#### WHAT IS REQUIRED:
An exact reproduction of all entries is required.

#### Structured page parsing data:
====================
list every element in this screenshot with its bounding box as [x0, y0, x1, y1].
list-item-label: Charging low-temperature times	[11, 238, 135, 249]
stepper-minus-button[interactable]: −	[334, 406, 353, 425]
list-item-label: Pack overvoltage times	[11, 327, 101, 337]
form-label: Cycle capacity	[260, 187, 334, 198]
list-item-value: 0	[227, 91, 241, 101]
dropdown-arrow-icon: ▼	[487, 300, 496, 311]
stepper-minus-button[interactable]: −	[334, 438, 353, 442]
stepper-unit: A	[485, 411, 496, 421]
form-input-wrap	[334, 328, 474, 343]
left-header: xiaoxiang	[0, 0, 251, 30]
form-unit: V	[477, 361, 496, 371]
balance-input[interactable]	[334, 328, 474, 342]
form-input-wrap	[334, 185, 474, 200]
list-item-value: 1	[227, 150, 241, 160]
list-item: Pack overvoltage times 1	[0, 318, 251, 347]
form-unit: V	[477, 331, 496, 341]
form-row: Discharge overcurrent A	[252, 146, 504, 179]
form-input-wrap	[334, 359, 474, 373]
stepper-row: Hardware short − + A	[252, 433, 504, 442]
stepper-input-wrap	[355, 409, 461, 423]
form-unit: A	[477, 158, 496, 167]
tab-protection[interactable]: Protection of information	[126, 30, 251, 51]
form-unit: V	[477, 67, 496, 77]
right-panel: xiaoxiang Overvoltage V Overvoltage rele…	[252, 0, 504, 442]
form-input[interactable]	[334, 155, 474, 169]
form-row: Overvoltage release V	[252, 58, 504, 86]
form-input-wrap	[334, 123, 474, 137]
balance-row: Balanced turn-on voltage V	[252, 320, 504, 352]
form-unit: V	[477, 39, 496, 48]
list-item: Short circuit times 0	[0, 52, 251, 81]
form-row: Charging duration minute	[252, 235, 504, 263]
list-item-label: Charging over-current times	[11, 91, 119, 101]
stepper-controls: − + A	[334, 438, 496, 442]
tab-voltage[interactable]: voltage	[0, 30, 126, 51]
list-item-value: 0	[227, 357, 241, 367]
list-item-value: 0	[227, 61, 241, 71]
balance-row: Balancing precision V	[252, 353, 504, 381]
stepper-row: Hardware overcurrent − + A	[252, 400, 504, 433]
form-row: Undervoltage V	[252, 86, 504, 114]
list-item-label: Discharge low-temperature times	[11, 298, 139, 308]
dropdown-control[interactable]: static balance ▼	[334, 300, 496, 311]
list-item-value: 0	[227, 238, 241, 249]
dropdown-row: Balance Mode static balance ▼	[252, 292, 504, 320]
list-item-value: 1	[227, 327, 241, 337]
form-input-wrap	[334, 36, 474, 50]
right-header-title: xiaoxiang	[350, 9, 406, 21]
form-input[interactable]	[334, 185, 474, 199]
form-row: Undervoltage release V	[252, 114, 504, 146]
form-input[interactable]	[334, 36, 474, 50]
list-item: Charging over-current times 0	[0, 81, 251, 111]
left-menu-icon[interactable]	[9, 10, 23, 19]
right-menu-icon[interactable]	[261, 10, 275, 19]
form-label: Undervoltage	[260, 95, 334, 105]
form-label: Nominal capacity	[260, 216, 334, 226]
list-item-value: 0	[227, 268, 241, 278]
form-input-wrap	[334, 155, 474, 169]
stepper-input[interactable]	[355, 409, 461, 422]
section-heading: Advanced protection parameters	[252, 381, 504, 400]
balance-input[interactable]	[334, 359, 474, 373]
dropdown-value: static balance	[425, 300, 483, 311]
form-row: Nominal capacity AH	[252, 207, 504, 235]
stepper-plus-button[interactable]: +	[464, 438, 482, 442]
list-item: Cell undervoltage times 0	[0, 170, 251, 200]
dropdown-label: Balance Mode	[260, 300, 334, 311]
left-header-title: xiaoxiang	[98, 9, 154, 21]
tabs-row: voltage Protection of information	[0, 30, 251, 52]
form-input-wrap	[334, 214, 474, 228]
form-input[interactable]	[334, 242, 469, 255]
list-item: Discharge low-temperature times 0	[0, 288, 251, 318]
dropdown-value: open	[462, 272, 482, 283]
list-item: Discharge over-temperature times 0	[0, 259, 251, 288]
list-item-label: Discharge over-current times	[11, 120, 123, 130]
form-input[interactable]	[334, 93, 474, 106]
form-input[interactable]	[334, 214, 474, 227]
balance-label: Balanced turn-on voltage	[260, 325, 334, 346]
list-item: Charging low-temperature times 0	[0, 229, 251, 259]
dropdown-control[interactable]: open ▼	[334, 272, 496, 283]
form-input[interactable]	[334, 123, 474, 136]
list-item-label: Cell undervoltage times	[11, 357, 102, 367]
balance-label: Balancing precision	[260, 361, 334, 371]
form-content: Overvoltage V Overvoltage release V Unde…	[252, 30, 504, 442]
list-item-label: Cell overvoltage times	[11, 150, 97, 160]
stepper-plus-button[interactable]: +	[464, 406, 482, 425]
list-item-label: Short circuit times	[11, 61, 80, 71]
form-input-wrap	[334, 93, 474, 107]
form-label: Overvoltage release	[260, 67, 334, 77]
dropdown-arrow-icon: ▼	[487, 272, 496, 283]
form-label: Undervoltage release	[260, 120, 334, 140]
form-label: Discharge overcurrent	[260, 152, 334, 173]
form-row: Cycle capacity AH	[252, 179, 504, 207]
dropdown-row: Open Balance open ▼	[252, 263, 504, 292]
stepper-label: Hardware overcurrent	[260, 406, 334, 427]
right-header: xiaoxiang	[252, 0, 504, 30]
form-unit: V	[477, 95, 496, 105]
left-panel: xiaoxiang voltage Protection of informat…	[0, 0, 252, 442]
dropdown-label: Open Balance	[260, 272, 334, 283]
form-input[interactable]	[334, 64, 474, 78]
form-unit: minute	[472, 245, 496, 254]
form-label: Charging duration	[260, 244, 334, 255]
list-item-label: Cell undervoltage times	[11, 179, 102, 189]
====================
#### FINAL ANSWER:
list every element in this screenshot with its bounding box as [x0, y0, x1, y1].
list-item-label: Charging low-temperature times	[11, 238, 135, 249]
stepper-minus-button[interactable]: −	[334, 406, 353, 425]
list-item-label: Pack overvoltage times	[11, 327, 101, 337]
form-label: Cycle capacity	[260, 187, 334, 198]
list-item-value: 0	[227, 91, 241, 101]
dropdown-arrow-icon: ▼	[487, 300, 496, 311]
stepper-minus-button[interactable]: −	[334, 438, 353, 442]
stepper-unit: A	[485, 411, 496, 421]
form-input-wrap	[334, 328, 474, 343]
left-header: xiaoxiang	[0, 0, 251, 30]
form-unit: V	[477, 361, 496, 371]
balance-input[interactable]	[334, 328, 474, 342]
form-input-wrap	[334, 185, 474, 200]
list-item-value: 1	[227, 150, 241, 160]
list-item: Pack overvoltage times 1	[0, 318, 251, 347]
form-unit: V	[477, 331, 496, 341]
form-row: Discharge overcurrent A	[252, 146, 504, 179]
form-input-wrap	[334, 359, 474, 373]
stepper-row: Hardware short − + A	[252, 433, 504, 442]
stepper-input-wrap	[355, 409, 461, 423]
form-unit: A	[477, 158, 496, 167]
tab-protection[interactable]: Protection of information	[126, 30, 251, 51]
form-unit: V	[477, 67, 496, 77]
right-panel: xiaoxiang Overvoltage V Overvoltage rele…	[252, 0, 504, 442]
form-input[interactable]	[334, 155, 474, 169]
form-row: Overvoltage release V	[252, 58, 504, 86]
form-input-wrap	[334, 123, 474, 137]
balance-row: Balanced turn-on voltage V	[252, 320, 504, 352]
form-unit: V	[477, 39, 496, 48]
list-item: Short circuit times 0	[0, 52, 251, 81]
form-row: Charging duration minute	[252, 235, 504, 263]
list-item-label: Charging over-current times	[11, 91, 119, 101]
stepper-controls: − + A	[334, 438, 496, 442]
tab-voltage[interactable]: voltage	[0, 30, 126, 51]
list-item-value: 0	[227, 357, 241, 367]
list-item-value: 0	[227, 61, 241, 71]
balance-row: Balancing precision V	[252, 353, 504, 381]
stepper-row: Hardware overcurrent − + A	[252, 400, 504, 433]
form-row: Undervoltage V	[252, 86, 504, 114]
list-item-label: Discharge low-temperature times	[11, 298, 139, 308]
dropdown-control[interactable]: static balance ▼	[334, 300, 496, 311]
list-item-value: 0	[227, 238, 241, 249]
dropdown-row: Balance Mode static balance ▼	[252, 292, 504, 320]
list-item-value: 1	[227, 327, 241, 337]
form-input-wrap	[334, 36, 474, 50]
right-header-title: xiaoxiang	[350, 9, 406, 21]
form-input[interactable]	[334, 185, 474, 199]
form-row: Undervoltage release V	[252, 114, 504, 146]
form-input[interactable]	[334, 36, 474, 50]
list-item: Charging over-current times 0	[0, 81, 251, 111]
left-menu-icon[interactable]	[9, 10, 23, 19]
right-menu-icon[interactable]	[261, 10, 275, 19]
form-label: Undervoltage	[260, 95, 334, 105]
form-label: Nominal capacity	[260, 216, 334, 226]
list-item-value: 0	[227, 268, 241, 278]
form-input-wrap	[334, 155, 474, 169]
stepper-input[interactable]	[355, 409, 461, 422]
section-heading: Advanced protection parameters	[252, 381, 504, 400]
balance-input[interactable]	[334, 359, 474, 373]
dropdown-value: static balance	[425, 300, 483, 311]
form-row: Nominal capacity AH	[252, 207, 504, 235]
stepper-plus-button[interactable]: +	[464, 438, 482, 442]
list-item: Cell undervoltage times 0	[0, 170, 251, 200]
dropdown-label: Balance Mode	[260, 300, 334, 311]
left-header-title: xiaoxiang	[98, 9, 154, 21]
tabs-row: voltage Protection of information	[0, 30, 251, 52]
form-input-wrap	[334, 214, 474, 228]
form-input[interactable]	[334, 242, 469, 255]
list-item: Discharge low-temperature times 0	[0, 288, 251, 318]
dropdown-value: open	[462, 272, 482, 283]
list-item: Discharge over-temperature times 0	[0, 259, 251, 288]
list-item-label: Discharge over-current times	[11, 120, 123, 130]
form-input[interactable]	[334, 93, 474, 106]
form-input[interactable]	[334, 214, 474, 227]
balance-label: Balanced turn-on voltage	[260, 325, 334, 346]
list-item: Charging low-temperature times 0	[0, 229, 251, 259]
dropdown-control[interactable]: open ▼	[334, 272, 496, 283]
form-input[interactable]	[334, 123, 474, 136]
list-item-label: Cell undervoltage times	[11, 357, 102, 367]
balance-label: Balancing precision	[260, 361, 334, 371]
form-content: Overvoltage V Overvoltage release V Unde…	[252, 30, 504, 442]
list-item-label: Cell overvoltage times	[11, 150, 97, 160]
stepper-plus-button[interactable]: +	[464, 406, 482, 425]
list-item-label: Short circuit times	[11, 61, 80, 71]
form-input-wrap	[334, 93, 474, 107]
form-label: Overvoltage release	[260, 67, 334, 77]
dropdown-arrow-icon: ▼	[487, 272, 496, 283]
form-label: Undervoltage release	[260, 120, 334, 140]
form-label: Discharge overcurrent	[260, 152, 334, 173]
form-row: Cycle capacity AH	[252, 179, 504, 207]
dropdown-row: Open Balance open ▼	[252, 263, 504, 292]
stepper-label: Hardware overcurrent	[260, 406, 334, 427]
right-header: xiaoxiang	[252, 0, 504, 30]
form-unit: V	[477, 95, 496, 105]
left-panel: xiaoxiang voltage Protection of informat…	[0, 0, 252, 442]
dropdown-label: Open Balance	[260, 272, 334, 283]
form-input[interactable]	[334, 64, 474, 78]
form-unit: minute	[472, 245, 496, 254]
form-label: Charging duration	[260, 244, 334, 255]
list-item-label: Cell undervoltage times	[11, 179, 102, 189]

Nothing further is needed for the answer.